[Muurling, Willem]
MUURLING (Willem), geb. 27 April 1805 te Bolsward, gest. 9 Dec. 1882 te 's Gravenhage. Na twee jaren de latijnsche school in zijne geboorteplaats te hebben bezocht, werd hij als student te Utrecht ingeschreven, waar hij 14 April 1831 promoveerde op eene dissertatie De Wesseli Gansfortii vita, nadat hij in 1825 bekroond was voor de beantwoording eener prijsvraag, uitgeschreven door de letterkundige faculteit over de Conditio gentium Europaearum sub finem Sec. XI. 16 Dec. 1832 aanvaardde hij het predikambt te Stiens, na 14 Oct. gehuwd te zijn met Ite Westerbaan. Vijf jaren later werd hij benoemd tot hoogleeraar in de godgeleerdheid te Franeker, waar hij 17 Sept. zijn intrede deed met eene rede De futurorum verbi divini magistrorum, his praesertim temporibus, justa ac prudenti institutione. Maar de dagen dezer school waren geteld; in 1843 werd zij opgeheven. Kort te voren (1840) was Muurling te Groningen benoemd, waar hij bij zijn intrede over Wessel Gansfort sprak. Aan de zgn. Groninger richting sloot hij zich weldra van harte aan, en met Hofstede de Groot en Pareau redigeerde hij het tijdschrift Waarheid in liefde, terwijl hij ook een der door hen uitgegeven handboeken schreef, en wel dat over practische theologie. Voor de rechten hunner richting in de kerk stonden zij krachtig pal, en Muurling had in den strijd van 1842 een groot aandeel. Later vond hij in de moderne richting de ware bevrediging voor de behoeften van verstand en gemoed, gelijk o.m. blijkt uit zijn Resultaten van onderzoek en ervaring.
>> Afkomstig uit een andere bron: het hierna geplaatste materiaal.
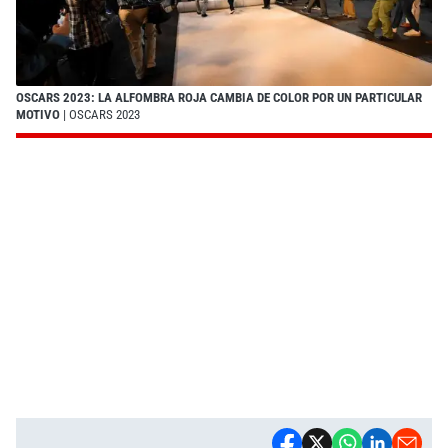
OSCARS 2023: LA ALFOMBRA ROJA CAMBIA DE COLOR POR UN PARTICULAR
MOTIVO
| OSCARS 2023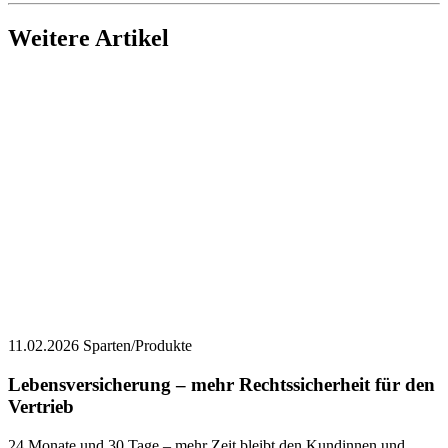
Weitere Artikel
11.02.2026
Sparten/Produkte
Lebensversicherung – mehr Rechtssicherheit für den
Vertrieb
24 Monate und 30 Tage – mehr Zeit bleibt den Kundinnen und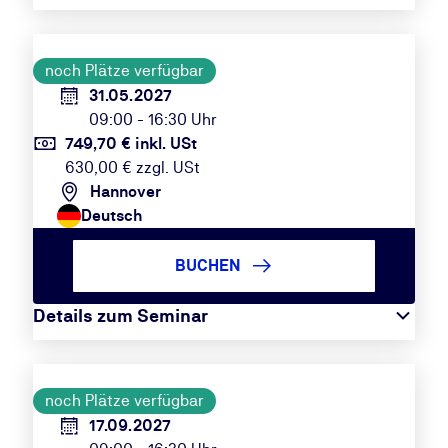
noch Plätze verfügbar
31.05.2027
09:00 - 16:30 Uhr
749,70 € inkl. USt
630,00 € zzgl. USt
Hannover
Deutsch
BUCHEN
Details zum Seminar
noch Plätze verfügbar
17.09.2027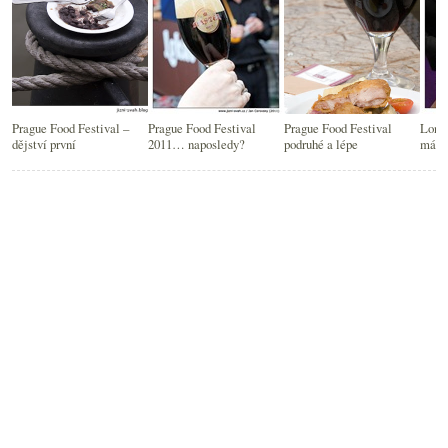
Prague Food Festival –
Prague Food Festival
Prague Food Festival
Londý
dějství první
2011… naposledy?
podruhé a lépe
má se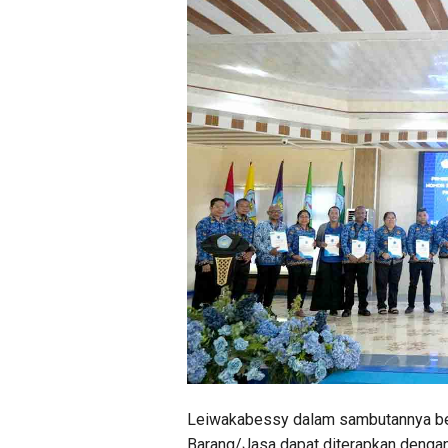
Leiwakabessy dalam sambutannya ber
Barang/Jasa dapat diterapkan denga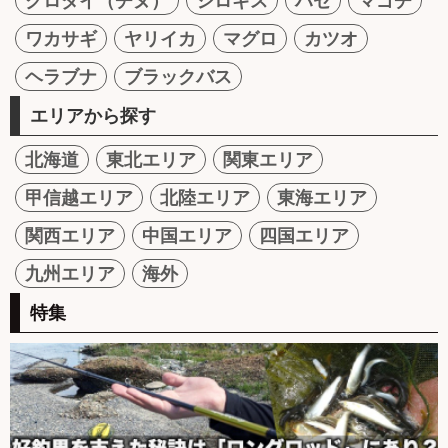
クロダイ（チヌ）
シロギス
ハゼ
マゴチ
ワカサギ
ヤリイカ
マグロ
カツオ
ヘラブナ
ブラックバス
エリアから探す
北海道
東北エリア
関東エリア
甲信越エリア
北陸エリア
東海エリア
関西エリア
中国エリア
四国エリア
九州エリア
海外
特集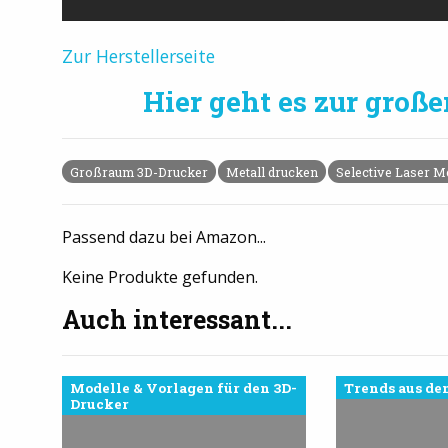
Zur Herstellerseite
Hier geht es zur groß
Großraum 3D-Drucker
Metall drucken
Selective Laser M
Passend dazu bei Amazon...
Keine Produkte gefunden.
Auch interessant...
Modelle & Vorlagen für den 3D-
Trends aus de
Drucker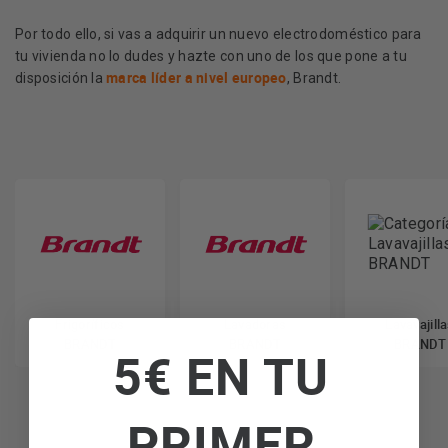
Por todo ello, si vas a adquirir un nuevo electrodoméstico para
tu vivienda no lo dudes y hazte con uno de los que pone a tu
marca líder a nivel europeo
disposición la
, Brandt.
Frigoríficos
Lavadoras
Lavavajill
BRANDT
BRANDT
BRANDT
5€ EN TU
PRIMER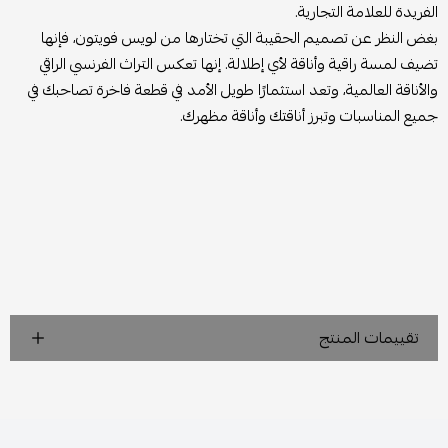
الفريدة للعلامة التجارية.
بغض النظر عن تصميم الحقيبة التي تختارها من لويس فويتون، فإنها
تضيف لمسة راقية وأناقة لأي إطلالة. إنها تعكس التراث الفرنسي الراقي
والأناقة العالمية، وتعد استثمارًا طويل الأمد في قطعة فاخرة تصاحبك في
جميع المناسبات وتبرز أناقتك وأناقة مظهرك.
تقييمات المنتج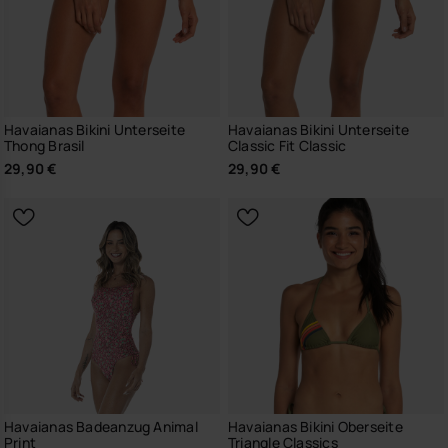
Havaianas Bikini Unterseite
Havaianas Bikini Unterseite
Thong Brasil
Classic Fit Classic
29,90 €
29,90 €
Havaianas Badeanzug Animal
Havaianas Bikini Oberseite
Print
Triangle Classics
Een werkzaam aandeel heeft hij genomen aan de vertaling van het N.T. (Amsterdam, J. Brandt & Zn., Haarlem, Joh. Enschede & Zn.)
Om gezondheidsredenen legde hij in 1872 zijn betrekking neer. In zijn ambteloos leven bleef hij werkzaam voor de vrijzinnige beginselen in de vereeniging Licht, Liefde, Leven en in de afd. van den Ned. Protestantenbond.
In 1850 was hij hertrouwd met mevr. de wed. Dijxhoorn, geb. van der Loeff, die hem slechts eenige dagen heeft overleefd.
Zie: A. Kuenen in Levenber. Letterkunde 1883, 199, met bibliographie.